Constructing his biography sociologically will require vigilant reading of two sources. The first is the plethora of memoirs, biographies and scholarly treatments of the painter; the second is van Gogh’s copious letters to friends and relatives (especially his brother, Theo). 1 Neither source should be taken at face value; both are framed by the interests of their authors. In the case of academic or family-penned biographies these take the form of disciplinary or familial strategies and are prone to exhibit what Bourdieu (2000a) called the ‘biographical illusion’, or constant seeking in the details of a life the ‘clues’ that they would arrive at their eventual destiny – in this instance, that van Gogh would become an artist. As for van Gogh’s letters, the specific message or self-image that van Gogh was trying to present, and the very function of sending the letters, must be borne in mind.
Social Origin and Initial Illusio
We begin with van Gogh’s earliest social relations. The family spirit, or the doxa ruling the family field, was not only thoroughly bourgeois but a confluence of three intertwined threads: religion, art and art trading. 2 His father was a Protestant pastor, descended from a line of magistrates, lawyers, artists and clergymen (his own father had been a minister and expected one of his children to follow him into the Church), and three of his brothers were involved in the art trade. Van Gogh’s mother, who never worked, was the daughter of a reputed bookbinder and had a brother who was an artist and a brother-in-law who was a theologian. Her family friends included famed artists on the Dutch scene and she and her sisters were encouraged to take up music and art as appropriate pastimes for young women of the bourgeoisie.

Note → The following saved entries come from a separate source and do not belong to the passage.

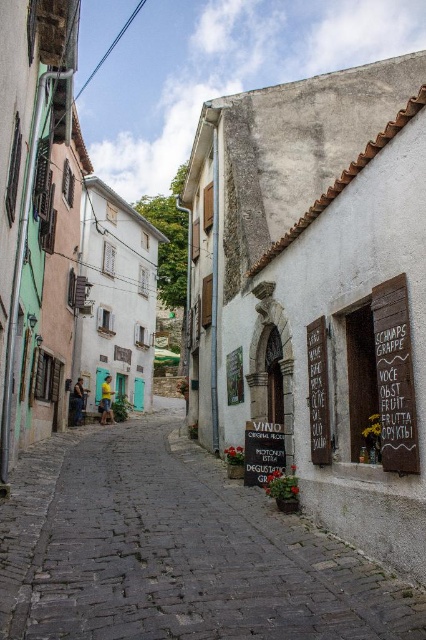 You are a tourist standing at the entrance of the narrow cobblestone street and see the black wood sign at right and the black matte sign at center. Which sign is shorter?

The black wood sign at right is shorter than the black matte sign at center. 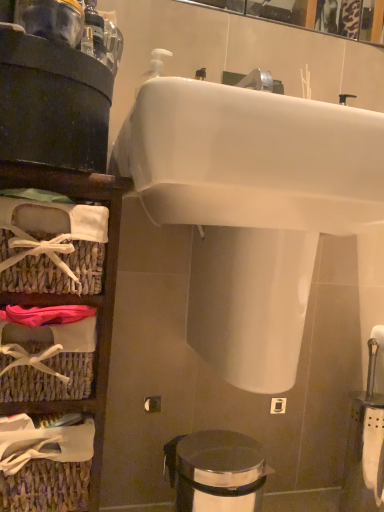 Question: Is white glossy sink at upper center inside or outside of polished stainless steel trash can at lower center?

Choices:
 (A) inside
 (B) outside

Answer: (B)

Question: In the image, is white glossy sink at upper center positioned in front of or behind polished stainless steel trash can at lower center?

Choices:
 (A) behind
 (B) front

Answer: (B)

Question: Which object is the closest to the polished stainless steel trash can at lower center?

Choices:
 (A) white glossy sink at upper center
 (B) woven wicker basket at left

Answer: (B)

Question: Which object is the farthest from the polished stainless steel trash can at lower center?

Choices:
 (A) white glossy sink at upper center
 (B) woven wicker basket at left

Answer: (A) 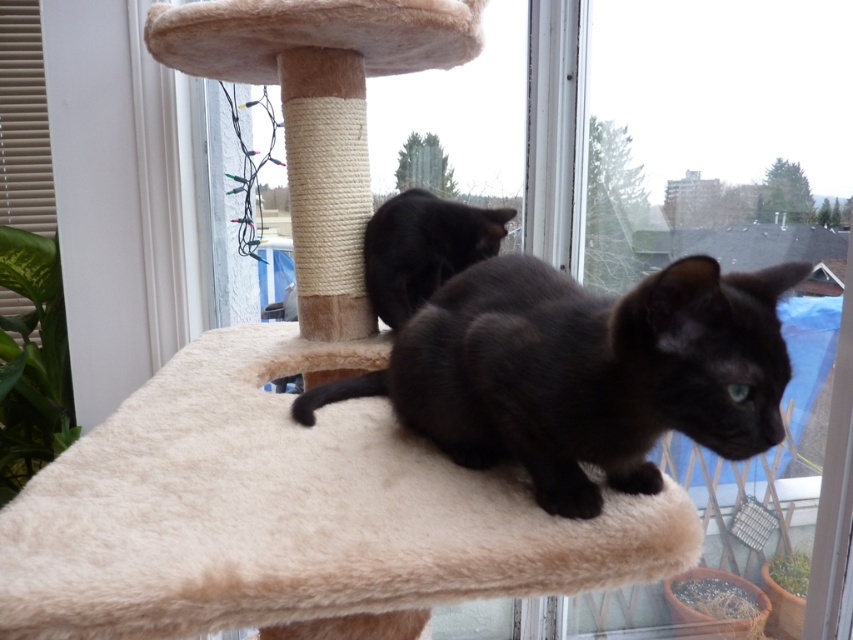 Question: Is beige plush cat bed at center smaller than black matte cat at center?

Choices:
 (A) no
 (B) yes

Answer: (A)

Question: Does shiny black cat at center have a smaller size compared to black matte cat at center?

Choices:
 (A) no
 (B) yes

Answer: (A)

Question: Based on their relative distances, which object is nearer to the black matte cat at center?

Choices:
 (A) beige plush cat bed at center
 (B) shiny black cat at center

Answer: (A)

Question: Estimate the real-world distances between objects in this image. Which object is closer to the shiny black cat at center?

Choices:
 (A) beige plush cat bed at center
 (B) black matte cat at center

Answer: (A)

Question: Can you confirm if beige plush cat bed at center is positioned above black matte cat at center?

Choices:
 (A) yes
 (B) no

Answer: (B)

Question: Which of the following is the farthest from the observer?

Choices:
 (A) (61, 509)
 (B) (764, 385)

Answer: (A) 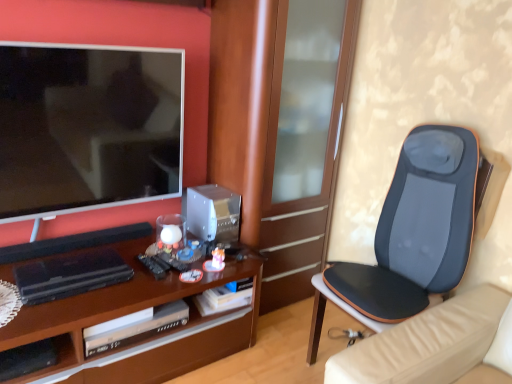 Question: From the image's perspective, does brown wood cabinet at center appear lower than black mesh cushion at right?

Choices:
 (A) no
 (B) yes

Answer: (A)

Question: Can you confirm if brown wood cabinet at center is wider than black mesh cushion at right?

Choices:
 (A) yes
 (B) no

Answer: (B)

Question: Is black mesh cushion at right surrounded by brown wood cabinet at center?

Choices:
 (A) yes
 (B) no

Answer: (B)

Question: Can you confirm if brown wood cabinet at center is thinner than black mesh cushion at right?

Choices:
 (A) no
 (B) yes

Answer: (B)

Question: Is the position of brown wood cabinet at center less distant than that of black mesh cushion at right?

Choices:
 (A) no
 (B) yes

Answer: (A)

Question: Does point (134, 256) appear closer or farther from the camera than point (71, 360)?

Choices:
 (A) closer
 (B) farther

Answer: (B)

Question: From a real-world perspective, is brown wood desk at center positioned above or below black plastic shelf at lower left?

Choices:
 (A) above
 (B) below

Answer: (B)

Question: Considering the positions of brown wood desk at center and black plastic shelf at lower left in the image, is brown wood desk at center wider or thinner than black plastic shelf at lower left?

Choices:
 (A) wide
 (B) thin

Answer: (A)

Question: From their relative heights in the image, would you say brown wood desk at center is taller or shorter than black plastic shelf at lower left?

Choices:
 (A) tall
 (B) short

Answer: (A)

Question: Visually, is black plastic shelf at lower left positioned to the left or to the right of brown wood cabinet at center?

Choices:
 (A) left
 (B) right

Answer: (A)

Question: Looking at the image, does black plastic shelf at lower left seem bigger or smaller compared to brown wood cabinet at center?

Choices:
 (A) small
 (B) big

Answer: (A)

Question: Is point (59, 342) positioned closer to the camera than point (326, 168)?

Choices:
 (A) closer
 (B) farther

Answer: (A)

Question: Would you say black plastic shelf at lower left is inside or outside brown wood cabinet at center?

Choices:
 (A) outside
 (B) inside

Answer: (A)

Question: From a real-world perspective, is matte black tv at left physically located above or below brown wood desk at center?

Choices:
 (A) above
 (B) below

Answer: (A)

Question: Does point (79, 190) appear closer or farther from the camera than point (94, 236)?

Choices:
 (A) closer
 (B) farther

Answer: (A) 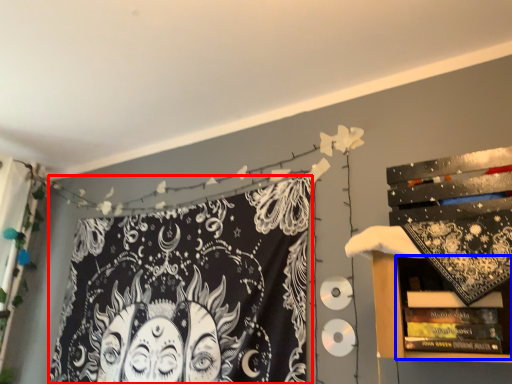 Question: Which point is further to the camera, fabric (highlighted by a red box) or shelf (highlighted by a blue box)?

Choices:
 (A) fabric
 (B) shelf

Answer: (A)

Thus, the early familial milieu was one in which religion and art were ever-present, not only as the substance of pleasurable domestic moments and parental recognition in the form of bible readings, prayer meetings and the constant encouragement and praise of artistic pursuits (with van Gogh’s early pictures modelled on his mother’s) but as possible and desirable – if not thoroughly ‘normal’ – vocations. Both religion and art, moreover, provided vehicles for appreciation of something else: nature. Romanticism was in full swing – so the family friends and paintings typically stocked at family art galleries were all part of the movement – and had been embraced by the Protestant Dutch clergy, including van Gogh’s father, as an aid to delivering the messages of God. Poems and pictures were mobilised to demonstrate the glory of God – to marvel at nature’s beauty was, in other words, a form of religious awe and, indeed, worship.
The blend of religion, nature and art was given practical pertinence by the fact that van Gogh’s father had been assigned to a rural village: the heath, hills, streams, woodland and peasants of Romantic art were all around and the subject of paternal musings and marvels as van Gogh and his father walked the lanes and fields of the parish. Yet herein lies another key feature of van Gogh’s social origin: his father’s consignment to the parish, which was predominantly Catholic, was a sign of his dominated position in the religious field and, indeed, his downward trajectory relative to his own esteemed father – a product, it seems of a lack of oratorical skill as well as alignment with a declining theological school in the religious field. Thus, both of van Gogh’s parents – his mother, after all, had seemingly married down – pursued a number of strategies of re-establishment. These included constant exhortations that their children be ‘clever’ and ‘respectable’, that they cultivate good social connections and dress smartly so that ‘people see a gentleman when they look at you’ (Naifeh and Smith, 2013: 33). Above all, however, it included the investment of economic capital – which was relatively scarce given the modest family income – in the cultivation of cultural capital: Vincent van Gogh was, from 11 years old, sent to boarding schools.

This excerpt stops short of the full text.